We will implement that interface and inject this rule into Spark job as follows

case class CustomerParserRule(sparkSession: SparkSession, delegateParser: ParserInterface) extends ParserInterface {
  /* Overwrite those methods here */
}

val customerParserRuleFunc: SparkSessionExtensions => Unit = (extensionBuilder: SparkSessionExtensions) => {
  extensionBuilder.injectParser(CustomerParserRule)
}

Custom analyzer rule

Analyzer rule includes several types of rules such as resolution rule, check rule.

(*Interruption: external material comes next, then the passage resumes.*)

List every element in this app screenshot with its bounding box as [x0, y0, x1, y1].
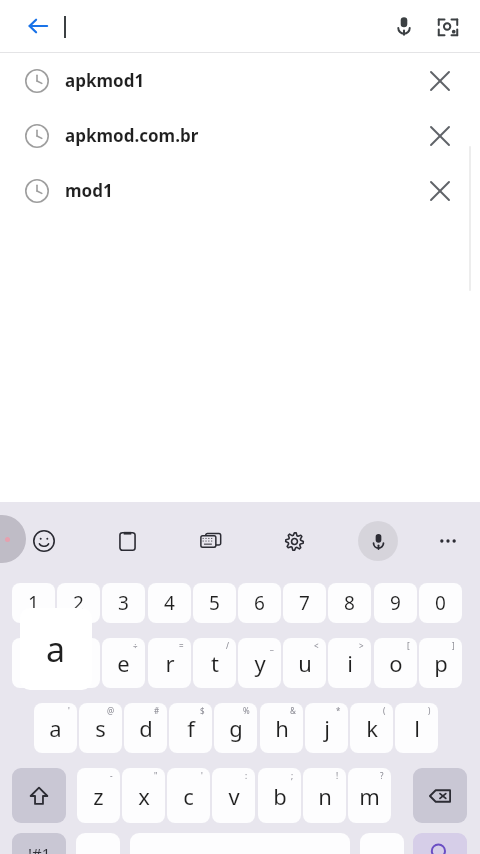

These rules are injected through functions

injectResolutionRule: inject our rules for the resolution phase.
injectPostHocResolutionRule: run our rules after the resolution phase.
injectCheckRule: add rules to check some logic of logical plans, for example, we want to check business logic, or check which rules have finished running,...

To inject resolution rule, we extend an abstract class of Spark Rule[LogicalPlan]

case class CustomAnalyzerResolutionRule(sparkSession: SparkSession) extends Rule[LogicalPlan] {
  override def apply(plan: LogicalPlan): LogicalPlan = {
    /* Code for resolution rule */
  }
}

val customAnalyzerResolutionRuleFunc: SparkSessionExtensions => Unit = (extensionBuilder: SparkSessionExtensions) => {
  extensionBuilder.injectResolutionRule(CustomAnalyzerResolutionRule)
}

To inject check rule, we inherit the class Function1[LogicalPlan, Unit]

case class CustomAnalyzerCheckRule(sparkSession: SparkSession) extends (LogicalPlan => Unit) {
  override def apply(plan: LogicalPlan): Unit = {
    /* Code for check rule */
  }
}

val customAnalyzerCheckRuleFunc: SparkSessionExtensions => Unit = (extensionBuilder: SparkSessionExtensions) => {
  extensionBuilder.injectCheckRule(CustomAnalyzerCheckRule)
}

Custom optimization

To customize the logical plan optimization phase, we will inherit the abstract class Rule[LogicalPlan]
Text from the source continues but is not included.